Joaquín Velazquez

Personal information
- Full name: Oscar Joaquín Velázquez Elvira
- Date of birth: 11 September 1975 (age 50)
- Place of birth: Veracruz, Mexico
- Height: 1.82 m (6 ft 0 in)
- Position: Defender

Youth career
- 1992–1994: Puebla

Senior career*
- Years: Team / Apps / (Gls)
- 1995–2010: Puebla / 230 / (5)
- 1997: → Santos Laguna (loan) / 14 / (0)
- 2004–2005: → Lobos BUAP (loan) / 65 / (3)
- 2007–2010: → Veracruz (loan) / 20 / (1)
- 2013: Chivas USA / 12 / (1)
- Total:  / 341 / (10)

Managerial career
- 2012: Correcaminos UAT (assistant)
- 2016: Coras (assistant)
- 2016–2019: Toluca (assistant)
- 2019–2020: Puebla (assistant)
- 2021–2022: Cruz Azul (assistant)
- 2022–2023: Peru (assistant)
- 2025: Puebla (assistant)

= Joaquín Velázquez =

Mexican footballer (born 1975)

Oscar Joaquín Velazquez Elvira (born 11 September 1975) is a Mexican former professional footballer who played as a defender.

==Early life==

He was born in Veracruz, Mexico on 8 November 1975, his father Joaquín Velázquez senior was a massage therapist, for Veracruz. He would join Veracruz youth system as a child and would later go on to join the Puebla FC youth system in 1992 where he finished his development.

== Career ==

He made his professional debut with Puebla on 27 August 1995 in a 2–1 loss against Toros Neza. He spent two years with the club before being sent out on loan to Santos Laguna where he played 14 games before returning to Puebla where he played from 1998 to 2004. In 1999 with Puebla he experienced relegation for the first time and is still remembered by the clubs' fans for an emotional moment right after the referee ended the match that sealed the clubs' first relegation in more than 60 years. In 2004, he was sent on loan to the club's second division side BUAP where he played 65 games and scored three goals. In 2006 after Puebla's second relegation he rejoined the club and was key in helping the club return to the first division. In 2008 in a match against Pachuca he suffered a nose injury after smashing his face into an opponent's head right after scoring a goal. In 2010 after internal problems with the new owners he was sent on paid leave and wouldn't return to the club.

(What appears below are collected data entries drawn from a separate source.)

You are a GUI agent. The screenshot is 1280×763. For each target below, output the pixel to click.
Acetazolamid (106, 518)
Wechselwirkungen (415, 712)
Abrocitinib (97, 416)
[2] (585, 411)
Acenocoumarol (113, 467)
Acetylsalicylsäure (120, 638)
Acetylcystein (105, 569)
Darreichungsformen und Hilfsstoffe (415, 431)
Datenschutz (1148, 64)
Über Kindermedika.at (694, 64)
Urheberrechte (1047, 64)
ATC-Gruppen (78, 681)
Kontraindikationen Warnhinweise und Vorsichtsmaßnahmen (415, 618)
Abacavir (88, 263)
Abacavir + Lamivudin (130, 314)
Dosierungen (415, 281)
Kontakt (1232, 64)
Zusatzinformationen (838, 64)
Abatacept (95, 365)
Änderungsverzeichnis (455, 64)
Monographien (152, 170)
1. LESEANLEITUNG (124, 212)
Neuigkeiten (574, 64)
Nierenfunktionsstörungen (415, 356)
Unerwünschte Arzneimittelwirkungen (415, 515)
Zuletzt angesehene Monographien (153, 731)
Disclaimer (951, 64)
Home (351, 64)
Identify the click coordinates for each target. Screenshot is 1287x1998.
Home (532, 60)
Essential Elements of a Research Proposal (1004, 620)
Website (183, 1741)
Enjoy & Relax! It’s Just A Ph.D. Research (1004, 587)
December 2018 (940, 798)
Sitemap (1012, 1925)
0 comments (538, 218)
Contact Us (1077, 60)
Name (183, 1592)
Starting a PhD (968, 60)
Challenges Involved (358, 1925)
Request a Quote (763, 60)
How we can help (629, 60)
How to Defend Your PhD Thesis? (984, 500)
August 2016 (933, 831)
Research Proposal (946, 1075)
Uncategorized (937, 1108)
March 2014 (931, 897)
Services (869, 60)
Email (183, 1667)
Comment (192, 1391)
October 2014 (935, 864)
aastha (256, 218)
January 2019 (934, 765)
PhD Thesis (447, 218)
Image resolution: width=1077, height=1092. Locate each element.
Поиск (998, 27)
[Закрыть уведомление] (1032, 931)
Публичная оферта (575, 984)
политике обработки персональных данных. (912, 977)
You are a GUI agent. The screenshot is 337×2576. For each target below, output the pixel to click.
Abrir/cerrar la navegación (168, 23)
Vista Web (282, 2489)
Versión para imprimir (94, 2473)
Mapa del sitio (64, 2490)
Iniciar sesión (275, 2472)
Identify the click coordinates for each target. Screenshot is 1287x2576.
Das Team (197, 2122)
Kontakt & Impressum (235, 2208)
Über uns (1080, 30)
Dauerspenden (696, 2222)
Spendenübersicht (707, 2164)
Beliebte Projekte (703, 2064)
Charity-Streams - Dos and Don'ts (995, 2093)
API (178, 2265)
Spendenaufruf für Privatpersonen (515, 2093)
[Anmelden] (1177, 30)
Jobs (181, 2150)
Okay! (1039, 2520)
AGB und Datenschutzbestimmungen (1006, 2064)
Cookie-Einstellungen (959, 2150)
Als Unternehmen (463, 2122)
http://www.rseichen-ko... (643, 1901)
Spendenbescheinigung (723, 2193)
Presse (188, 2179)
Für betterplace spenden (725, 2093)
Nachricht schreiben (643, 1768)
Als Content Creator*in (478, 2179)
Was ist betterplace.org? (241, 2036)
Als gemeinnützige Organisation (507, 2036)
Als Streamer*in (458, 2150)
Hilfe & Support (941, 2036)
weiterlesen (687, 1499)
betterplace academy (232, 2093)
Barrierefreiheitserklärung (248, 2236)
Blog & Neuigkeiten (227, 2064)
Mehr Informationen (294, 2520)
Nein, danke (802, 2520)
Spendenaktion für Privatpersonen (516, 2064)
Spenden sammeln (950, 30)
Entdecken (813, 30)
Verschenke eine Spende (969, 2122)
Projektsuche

On 26 February 2013, Major League Soccer club Chivas USA announced they had signed Velázquez along with Peruvian defender Walter Vílchez, reuniting with their former coach at Puebla FC José Luis Sánchez Solá.

== Personal life ==
Around 7pm on April 12, 2022, Velázquez was arrested on the Anillo Periférico while on his way to Cruz Azul's second-leg match of the 2022 CONCACAF Champions League semi-final. The arrest was a result of a "judicial process initiated against him in 2018". The club released a statement the day after announcing Velázquez would no longer be with the institution.